Editor’s Note: The article has been cross posted from findingloopholes.com with due consent from the author Sudipta Sengupta. Apart from being an active blogger and passionate trekker, he has over 8 years experience in managing end to end business cycle of developing businesses around online community, user generated content and social media.
Advertisers who advertise in print will not have to pay a Service Tax on their expenditure. Advertisers who advertise on online media (including Google Adwords, Facebook etc.) will now have to pay a service tax. Where do you think the money will now flow to?
Let me get 2 things straight first –
(1) The print industry in India is a sick industry and is bound to wrap up in coming years
(2) The future of publishing is in Digital Media (yes, in India too)
If you do not agree to the above two lines, we can debate it till cows come home but will never be able to find a common ground. While I no way, disregard the innovation advertisers try to bring in print advertising (Remember the Volkswagen print ad on Times of India that had a audio device stuck to it and made newspapers speak up one morning?), the sheer measurability index (how many people actually saw my ad? How many people reacted to it? What was the impact?) will keep online advertisement much ahead in the race.
However, that said, online is a very new market. Though there is no shortage in number of publishers and the ad space inventory available in India, the advertisers are sceptical about putting their money in.
So who advertise in the online medium? From my experience with working with the online publishers – small and big alike – I realised that there are primarily three types of online advertisers.
Category A: The Big Brands: These are big companies with a structured media plan including a 360 degree media exposure. Online and Mobile is a ‘part’ of the media plan – a very small part. With print industry advertisement being tax free, this part probably will not see an immediate growth. Though these are the companies that with the best brains hired to work for them understands the medium most, have budget and risk appetite to innovate on the display medium.
Category B: The Local Brands: These are companies that hang their expectation between brand building and lead generation. They come in all shape and sizes. The businesses comprise of real estate companies, pubs, hotels, travel agents etc. They shift from display to classified lead based model depending on returns and ‘cash-in-hand’ (depending on business seasons).
Category C: The small retailers: These are companies for which mobile is sms, online is website and advertisement is ‘just dial’. They undoubtedly are the ones with very limited budget and online is the only advertisement mode they pursue – both for its cost effectiveness and ability to build leads for their businesses.
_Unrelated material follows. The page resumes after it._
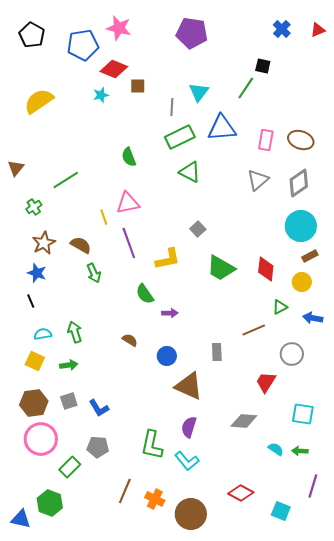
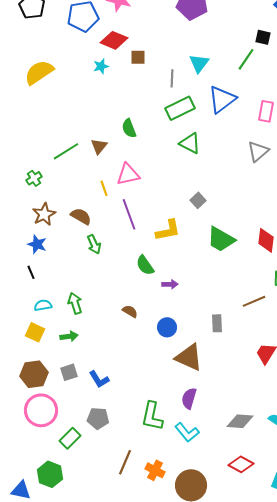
blue triangle: (222, 128) -> (222, 99), turned -32
brown triangle: (16, 168) -> (99, 146), moved
gray diamond: (244, 421) -> (240, 421), moved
This is a market where both the publisher and the advertisers are new. This is a market that has seen tremendous growth overseas yet this is a market that (unlike eCommerce) has seen very few VCs betting their mullah. Yet, the finance minister chose to tax its revenue source and keep the established print medium an upper hand.
Though a few industry stalwarts in various media reports brushed aside this move saying, online is “now a grown-up industry” (and print is not?!!) and it is ok to be “treated on par with taxes on broadcast”, they were referring to only the category A of my above explanation. The meager 500 crore of tax that will come out of this 12 percent imposed service tax will hurt the small time advertisers much more than big brands.
The below chart (though is a little old) will show you that classified advertisement is still the largest chunk of the market and ignoring the small retailers (Category B and more so, Category C) involved in the market is a stupid move.
The impact for such a ruling is far-fetched. While the bigger media houses still will survive because of their big brand advertisers, it is the classified advertisement and small scale publishers who will be worst hit. Increasing the overall ‘invoice value’ will scare away many small scale advertisers. And even if the advertisers comply, there ‘cost per lead’ will go up. In either ways, this will hurt the overall market environment.
There is a passive argument that with the tremendous growth of broadband promised by the government, many small cities will now get exposure to online advertising. The loss of one part of the advertising revenue will be made up by the increase in the number of advertisers. If this comes true (and I strongly hope for so), even then it is not a fair move by the Government.
Compensating losses cannot be a target when it comes to dealing with a medium that sees a lot of dependency from small businesses. The industry deserves a growth in its own right and circumventing it is anything but a modern approach.
So why did the finance minister do it? (Conspiracy theory)
Chances are that big print media publishers have lobbied for the same. In the overall scheme of things, this is a very small development and will not create much controversy but it will ensure that the growth of ‘online’ will stay under control. It is an open truth that most of the big media houses who run both print and online setup is heavily losing the game in the latter.
Online is an open market with low entry barrier – that creates an equal opportunity for number of small publishers who successfully run their own publishing setup and give a run for money to the traditional media houses. With the Majithia Wage Board imposing revised payscale for print journalists, with increasing advent of technology and with increasing awareness of environment – print publishing business is more difficult than ever. In this regard, it is possible that print business owners decided to leverage their might and pull a few strings. Live today to fight tomorrow – and time will only weaken their opponents.
But I ask our finance minister, how in the earth is this ‘progressive’, Mr. Jaitley?